For such people, when in the company of a covert aggressive loved one, it becomes easy to ignore the red flags. Maybe it was an inconsistency of their story, maybe a certain blank stare that sent a chill down the spine, or a dig spoken with the aim to undermine our self-esteem. Even though such things are picked up, they immediately get swept under the rug.

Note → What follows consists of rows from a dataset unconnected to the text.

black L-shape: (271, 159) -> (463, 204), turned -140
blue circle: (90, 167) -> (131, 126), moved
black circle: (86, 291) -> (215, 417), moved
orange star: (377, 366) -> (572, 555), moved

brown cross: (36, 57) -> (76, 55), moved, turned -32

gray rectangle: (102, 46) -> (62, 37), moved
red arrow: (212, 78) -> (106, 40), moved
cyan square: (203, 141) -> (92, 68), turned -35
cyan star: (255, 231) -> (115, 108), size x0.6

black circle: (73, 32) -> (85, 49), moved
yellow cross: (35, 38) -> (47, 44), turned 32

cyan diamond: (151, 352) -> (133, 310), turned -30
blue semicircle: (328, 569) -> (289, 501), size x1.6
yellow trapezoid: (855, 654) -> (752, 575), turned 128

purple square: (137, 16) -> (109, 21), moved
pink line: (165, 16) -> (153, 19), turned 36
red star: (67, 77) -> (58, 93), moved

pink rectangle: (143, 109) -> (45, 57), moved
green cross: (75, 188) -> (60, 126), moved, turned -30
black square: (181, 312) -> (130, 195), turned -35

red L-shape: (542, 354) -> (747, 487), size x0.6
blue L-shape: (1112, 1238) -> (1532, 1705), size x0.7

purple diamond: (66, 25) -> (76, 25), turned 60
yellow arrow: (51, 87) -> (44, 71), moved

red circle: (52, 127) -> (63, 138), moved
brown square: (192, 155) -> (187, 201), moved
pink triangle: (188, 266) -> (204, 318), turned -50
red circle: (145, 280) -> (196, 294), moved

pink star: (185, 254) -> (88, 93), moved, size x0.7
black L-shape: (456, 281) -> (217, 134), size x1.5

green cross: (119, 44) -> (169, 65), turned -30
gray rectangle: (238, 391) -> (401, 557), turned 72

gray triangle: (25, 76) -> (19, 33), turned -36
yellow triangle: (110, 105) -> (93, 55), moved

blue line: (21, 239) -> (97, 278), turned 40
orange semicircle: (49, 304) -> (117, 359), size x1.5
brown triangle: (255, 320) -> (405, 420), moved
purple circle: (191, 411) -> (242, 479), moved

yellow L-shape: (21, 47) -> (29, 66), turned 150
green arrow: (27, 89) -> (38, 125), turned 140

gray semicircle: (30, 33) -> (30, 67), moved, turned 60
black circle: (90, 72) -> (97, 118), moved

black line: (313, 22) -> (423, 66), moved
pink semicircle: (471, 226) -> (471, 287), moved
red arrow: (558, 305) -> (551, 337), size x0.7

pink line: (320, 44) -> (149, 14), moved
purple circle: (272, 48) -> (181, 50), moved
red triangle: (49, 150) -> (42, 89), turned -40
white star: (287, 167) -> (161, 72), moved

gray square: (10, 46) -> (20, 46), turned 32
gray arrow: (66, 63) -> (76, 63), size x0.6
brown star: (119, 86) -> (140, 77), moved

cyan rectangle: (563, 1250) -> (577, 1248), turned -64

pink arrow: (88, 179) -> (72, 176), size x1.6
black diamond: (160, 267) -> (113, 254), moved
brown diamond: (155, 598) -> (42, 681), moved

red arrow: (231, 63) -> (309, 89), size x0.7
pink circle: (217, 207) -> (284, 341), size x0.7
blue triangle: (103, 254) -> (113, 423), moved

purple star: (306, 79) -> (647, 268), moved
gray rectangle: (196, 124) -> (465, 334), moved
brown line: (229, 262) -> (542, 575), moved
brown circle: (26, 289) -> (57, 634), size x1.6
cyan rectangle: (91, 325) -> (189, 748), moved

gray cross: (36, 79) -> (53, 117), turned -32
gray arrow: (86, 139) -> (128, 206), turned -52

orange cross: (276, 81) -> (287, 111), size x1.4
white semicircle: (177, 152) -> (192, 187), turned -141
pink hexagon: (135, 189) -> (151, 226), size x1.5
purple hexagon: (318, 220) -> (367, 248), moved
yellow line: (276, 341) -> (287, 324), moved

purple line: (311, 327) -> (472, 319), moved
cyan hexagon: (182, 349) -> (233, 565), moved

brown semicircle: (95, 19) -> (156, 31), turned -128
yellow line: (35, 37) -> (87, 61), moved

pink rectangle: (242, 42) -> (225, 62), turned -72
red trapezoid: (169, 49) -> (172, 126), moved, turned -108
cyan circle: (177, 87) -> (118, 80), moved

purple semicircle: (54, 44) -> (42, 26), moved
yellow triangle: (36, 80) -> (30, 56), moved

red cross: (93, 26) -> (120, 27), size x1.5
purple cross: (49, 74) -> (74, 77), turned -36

Manipulators have a knack at building people up temporarily, until their targets have been ‘hooked’ on the flattery, only to then begin the denigration campaign. The sweet brain washing makes the people with dissociative tendencies want to dismiss harmful actions by omission or denial. Sensing pain, much the way it was done in their early years, they take their mind to a land of beauty and pleasure, to escape the growing angst. It is my supposition that the narcissist is somehow aware of this and has a way of upping the game by inserting themselves in that fantasy world. This furthers the target’s belief that the abuser is their soul mate, strengthening the bond.
Ignoring our present moment hunches of oncoming harm is one of the most detrimental effects of dissociation. This is why in recovery, and especially in the process of breaking the trauma bond, it is essential to practice mindfulness, or being here and now. It trains us to return our distracted minds to the present moment and helps cut the cords of illusion and programming that have kept us stuck in a wishful thinking trance state, which the abuser, as well as other manipulative people and exploitive systems, continually exploit.
The Silver Lining
Besides acting as a neuroprotective mechanism and essentially saving our brain volume, dissociation fuels the brain’s ability to generate something out of nothing. People with this tendency tend to have a rich imagination and an almost innate ability to see things from unique perspectives — a key component of creative problem solving.
Left to itself, dissociation will continue running in the background of our minds prompting us to fade in and out of reality. It is a vulnerability that hijacks the second most precious currency we possess besides time — our attention. Learning to recover our attention in the process of healing by dissolving cognitive dissonance with truth and aligning our thoughts with our feelings and actions, we can learn to harness the creative faculties we have developed. This will take time and much effort, but it can serve as a tool to help us find a way out of the woods.